Reprodução/Divulgação
A Sociedade Brasileira de Pediatria (SBP) emitiu um alerta sobre o uso de medicamentos conhecidos como "canetas emagrecedoras" por crianças e adolescentes sem indicação e acompanhamento médico. A entidade adverte que o uso inadequado pode agravar efeitos adversos e causar consequências como déficit de crescimento, desidratação e perda de massa muscular.

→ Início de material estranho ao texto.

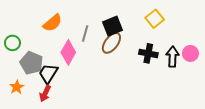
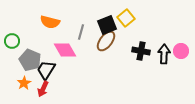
yellow square: (155, 19) -> (126, 18), moved
orange semicircle: (52, 23) -> (50, 22), turned 54
pink diamond: (68, 52) -> (65, 50), turned -60
orange star: (17, 87) -> (24, 83), moved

A SBP ressalta que esses medicamentos, que tratam obesidade e diabetes tipo 2, não devem ser utilizados por adolescentes com peso adequado apenas para alterar a aparência. A prescrição exige avaliação médica rigorosa, considerando a resposta a tratamentos anteriores, a gravidade da doença e os riscos para o paciente.
A entidade sugere a substituição do termo "canetas emagrecedoras" por "medicamentos para tratar a obesidade", enfatizando que a obesidade é uma doença crônica e o tratamento visa melhorar a saúde. Efeitos colaterais comuns incluem náuseas e constipação, enquanto riscos graves como pancreatite e problemas na vesícula biliar podem ocorrer.
O uso estético pode desencadear transtornos alimentares e problemas de imagem corporal. A SBP também orienta contra o uso de produtos sem procedência ou registro sanitário.
A eficácia e segurança são comprovadas em adolescentes quando usados dentro de critérios estudados e com mudanças no estilo de vida. Contraindicações incluem hipersensibilidade, gestação, amamentação e histórico de certos tipos de câncer.
Pessoas com histórico de pancreatite necessitam de avaliação individualizada. O uso pediátrico deve ser criterioso, com acompanhamento profissional para evitar o uso indiscriminado.